One spring evening in 1996, David Smith, a sergeant with the Indiana State Police Department, was traveling home to his Carmel subdivision in an unmarked maroon Chevrolet Caprice. While waiting at a traffic light, he saw a Carmel police officer observing him from another lane. Moments later, the officer activated his emergency lights and motioned Smith to pull over.
Smith had made a legal left turn and had been followed by several other cars that were not pulled over. He had observed all applicable traffic laws and regulations. He was driving an older car, and he was wearing his full State Police officer's uniform without the hat. So what crime did Sgt. Smith commit? From the neck up, it was not obvious that he was a police officer. It was obvious, however, that he was Black.
Driving while Black, or young, or Latino, or sporting 15 bumper stickers or five antennas is not a crime, and police who make stops because of these reasons are violating the motorists' constitutional rights.
After the two vehicles came to a stop, Smith got out of his car and approached the other officer, who appeared to be surprised that Smith was wearing a police uniform.

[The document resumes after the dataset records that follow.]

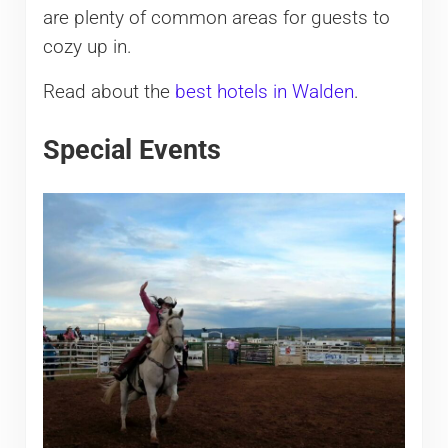
are plenty of common areas for guests to
cozy up in.
Read about the
best hotels in Walden
.
Special Events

The officer told Smith he had pulled him over for having three antennas on the rear of his car—what Smith believed was an obvious pretext for an illegal stop.
The ACLU of Indiana brought a challenge against the City of Carmel on Smith's behalf for its practice of stopping motorists without cause for things like driving older cars, driving cars without Hamilton County license plates and being young or a minority. The Indianapolis Chapter of the NAACP joined the class action lawsuit, Smith, et al. v. City of Carmel, which resulted in an agreement with the city to stop vehicles only if there was a lawful cause, and to videotape all traffic stops for review.
The work of the ACLU of Indiana is to ensure that Hoosiers know their rights, and that civil servants know the limits to their power.